In rapid fashion, the players at the World Poker Tour’s Bay 101 Shooting Star event in San Jose, CA, rocketed through the money bubble to get down to the final 36 players that will take part in Day 3 action. At the head of the pack is a player with a limited tournament resume, Imad Allahham, who will have plenty of opponents looking to take him down on Thursday.
After the final round of late registration concluded just before the start of Day 2 on Wednesday, there were 269 players that looked to take fame and fortune in California from the 708 entries that started the tournament. Those players combined together to build a $5,026,800 prize pool and, for the second tournament in a row (the previous event was the L. A. Poker Classic), the winner will walk off with a million-dollar payday ($1,214,200, to be exact) and a seat at the 2015 WPT World Championship in Atlantic City.
With such riches on the line for the 72 players who would earn a cash from the Shooting Stars, it was expected that the play would be a bit more contemplative as the day began. The exact opposite was the case, however, as several Shooting Stars (players with a $2500 bounty on their heads for their elimination) departed the scene within minutes of the opening bell. Of the 31 Shooting Stars that returned for Day 2, Tyler Patterson, defending WPT World Champion Keven Stammen, Marvin Rettenmaier, Todd Brunson, Antonio Esfandiari, Darren Elias, Mohsin Charania, Matt Stout and Nick Schulman all headed to the rail within the first two hours of play.
As action moved towards the evening, the number of players falling drew into possibility that the money bubble would pop on Day 2. After the dinner break, there were only 85 players remaining, meaning that 13 unfortunate players wouldn’t earn anything from their trip to Northern California (unless they busted a Shooting Star, that is). Five of those players – Faraz Jaka, Chris Moorman, Mike Leah, Garrett Greer and Sorel Mizzi – were Shooting Stars, leaving plenty of bounty money out there for the players to fight over.

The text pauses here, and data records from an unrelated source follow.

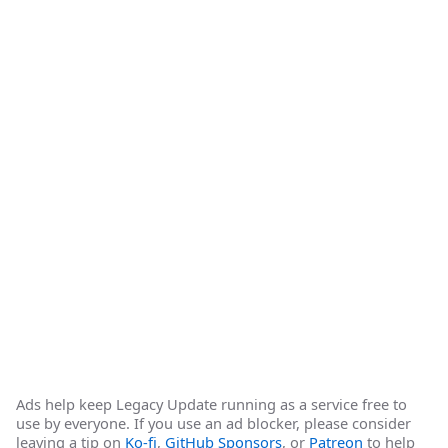
Ads help keep Legacy Update running as a service free to
use by everyone. If you use an ad blocker, please consider
leaving a tip on
Ko-fi
,
GitHub Sponsors
, or
Patreon
to help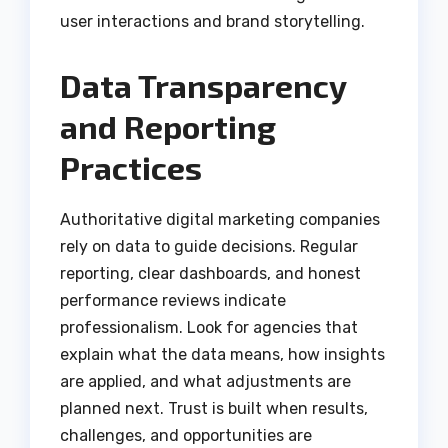
user interactions and brand storytelling.
Data Transparency
and Reporting
Practices
Authoritative digital marketing companies
rely on data to guide decisions. Regular
reporting, clear dashboards, and honest
performance reviews indicate
professionalism. Look for agencies that
explain what the data means, how insights
are applied, and what adjustments are
planned next. Trust is built when results,
challenges, and opportunities are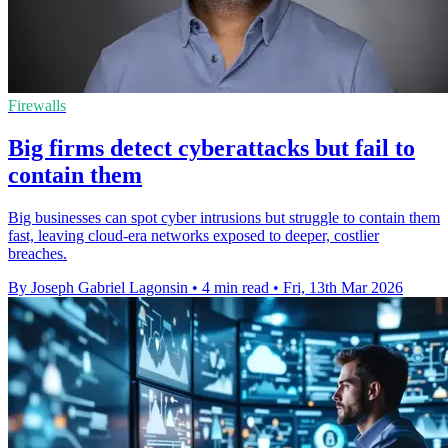
Firewalls
Big firms detect cyberattacks but fail to
contain them
Big businesses can spot cyber intrusions but struggle to contain them
fast, leaving cloud-era networks exposed to deeper, costlier
breaches.
By Joseph Gabriel Lagonsin
•
4 min read
•
Fri, 13th Mar 2026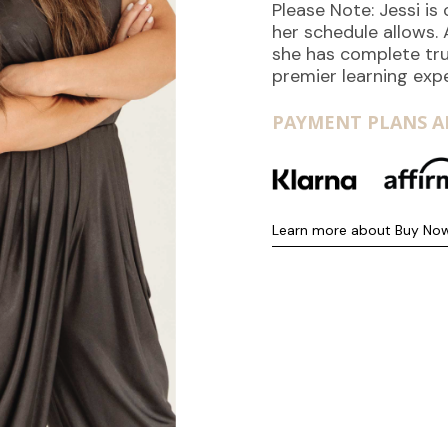
Please Note: Jessi i
her schedule allows.
she has complete tru
premier learning exp
PAYMENT PLANS AR
Learn more about Buy Now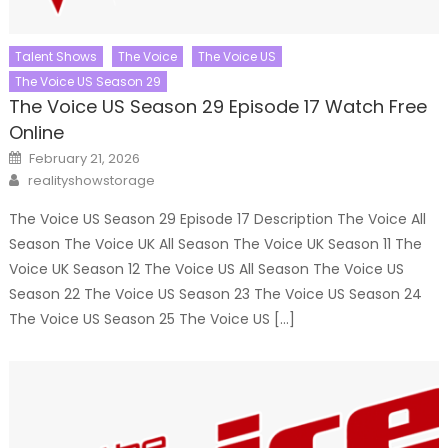
Talent Shows
The Voice
The Voice US
The Voice US Season 29
The Voice US Season 29 Episode 17 Watch Free
Online
Posted
February 21, 2026
on
Author
realityshowstorage
The Voice US Season 29 Episode 17 Description The Voice All
Season The Voice UK All Season The Voice UK Season 11 The
Voice UK Season 12 The Voice US All Season The Voice US
Season 22 The Voice US Season 23 The Voice US Season 24
The Voice US Season 25 The Voice US […]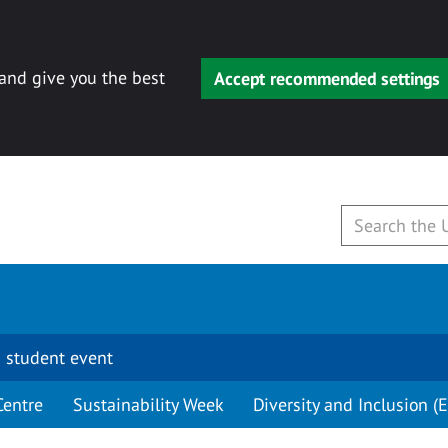
 and give you the best
Accept recommended settings
 student event
Centre
Sustainability Week
Diversity and Inclusion (E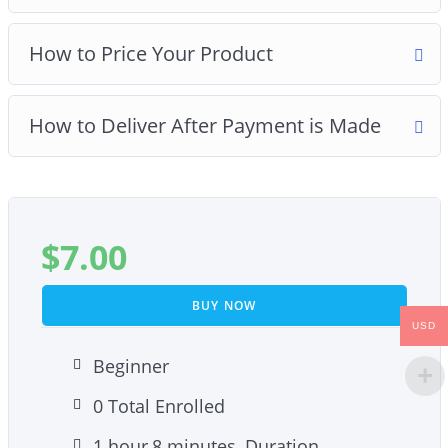
How to Price Your Product
How to Deliver After Payment is Made
$
7.00
BUY NOW
USD
Beginner
0 Total Enrolled
1
hour
8
minutes
Duration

Hand-for-hand play only lasted for eight deals as, after Griffin Paul made a raise off the button, Larry Wright pushed his remaining chips in from the small blind. After the big blind departed, Paul made the call and tabled his pocket Jacks, holding the strong advantage over Wright’s pocket sevens. When the board ran out nine-high, Paul’s Jacks stood tall and Wright moved to the rail, one spot short of making the money.

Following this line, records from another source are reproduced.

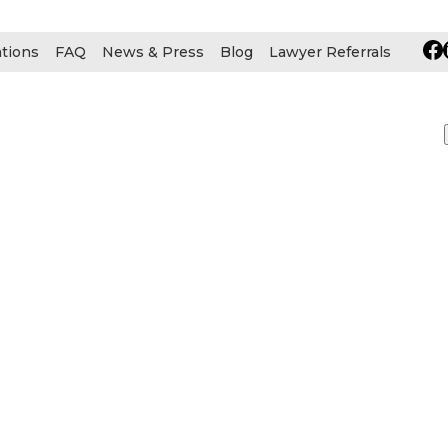
ations
FAQ
News & Press
Blog
Lawyer Referrals
urces
 INJURY
BRAIN INJURY
CAR ACCIDENT
CEREBR
RE TO DIAGNOSE CANCER
GROK AI DEEPFAKE
LU
CAL MALPRACTICE
MESOTHELIOMA
MESOTHELIOM
ONAL INJURY
PHARMACEUTICAL
PRODUCT LIABILI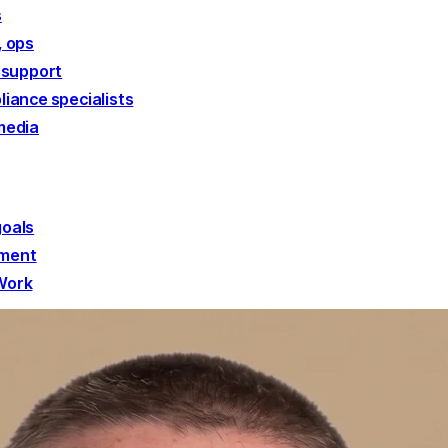
s
, ops
 support
liance specialists
media
goals
ement
 Work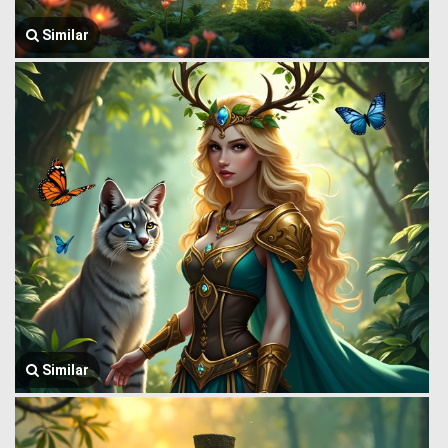
Similar
Similar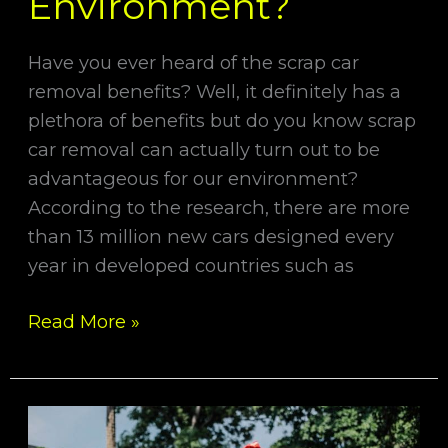
Environment?
Have you ever heard of the scrap car
removal benefits? Well, it definitely has a
plethora of benefits but do you know scrap
car removal can actually turn out to be
advantageous for our environment?
According to the research, there are more
than 13 million new cars designed every
year in developed countries such as
Read More »
Tips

The nearly 200 players that had been eliminated over the first six hours of Day 2 only ramped up as the players took their piece of the prize pool. Four more hours of play would see 36 players knocked out, including Shooting Star Leah, as Allahham quietly made his way to the top of the leaderboard for the start of Day 3 play on Thursday:
1. Imad Allahham, 1.717 million
2. Taylor Paur, 1.096 million
3. Giacomo Fundaro, 1.082 million
4. Eric Werner, 1.06 million
5. Chane Kampanatsanakorn, 1.049 million
6. Abe Aboukhalil, 975,000
7. Sorel Mizzi, 906,000 (Shooting Star)
8. Isaac Baron, 883,000
9. Faraz Jaka, 864,000 (Shooting Star)
10. Ravee Mathi, 859,000
The other two Shooting Stars remaining in the field are both under the average chip count of 590K. Moorman (560K) and Greer (270K) will have their work cut out for them if they are to make a drive towards the final table on Friday.

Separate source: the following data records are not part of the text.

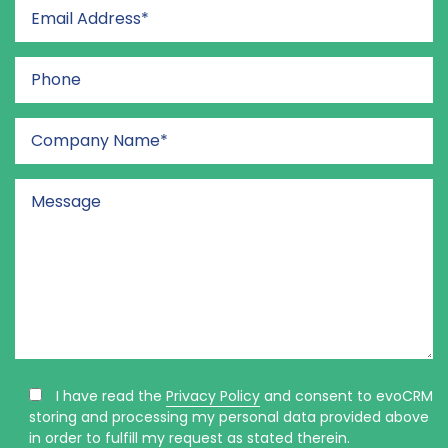
I have read the
Privacy Policy
and consent to evoCRM
storing and processing my personal data provided above
in order to fulfill my request as stated therein.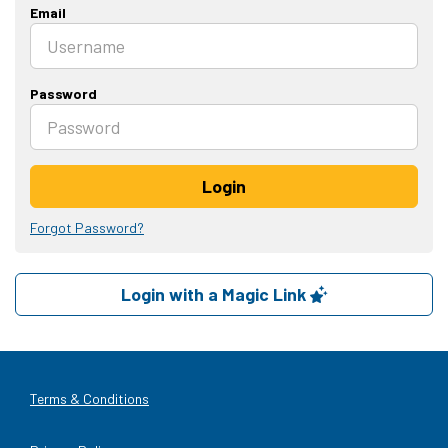
Email
Password
Login
Forgot Password?
Login with a Magic Link
Terms & Conditions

The final 36 players will take their seats at six-handed tables today with some intriguing matchups. Mizzi has a stacked table facing him as he will look out at Paul, Oliver Price, Baron, Shawn Buchanan and Tom Dobrilovic. Allahham will have to contend with Greer and Jaka has Byron Kaverman and Toby Lewis on his patch of felt. Moorman goes up against Ari Engel, former Shooting Stars champion Steve Brecher and Day 1B chip leader Haixia Zhang, while the other two tables are filled out with Fundaro, Paur, Ryan Julius, Jacob Bazeley, Danny Wong and others for their own festivities.
Day 3 will begin at noon (Pacific Time) and play down to the official WPT six-handed final table. Will a Shooting Star make the final table? The action on Thursday will determine that as well as the players who will vie for the top prize on Friday afternoon at the Bay 101.